[Items from a data source]
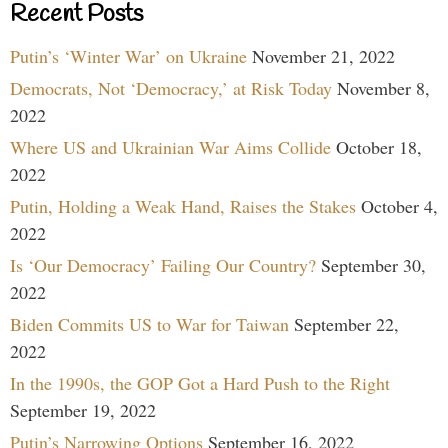
Recent Posts
Putin’s ‘Winter War’ on Ukraine
November 21, 2022
Democrats, Not ‘Democracy,’ at Risk Today
November 8,
2022
Where US and Ukrainian War Aims Collide
October 18,
2022
Putin, Holding a Weak Hand, Raises the Stakes
October 4,
2022
Is ‘Our Democracy’ Failing Our Country?
September 30,
2022
Biden Commits US to War for Taiwan
September 22,
2022
In the 1990s, the GOP Got a Hard Push to the Right
September 19, 2022
Putin’s Narrowing Options
September 16, 2022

> [What the task asks] Count every line in the records that holds "Democracy" and give that count by itself.

> [Task answer] 2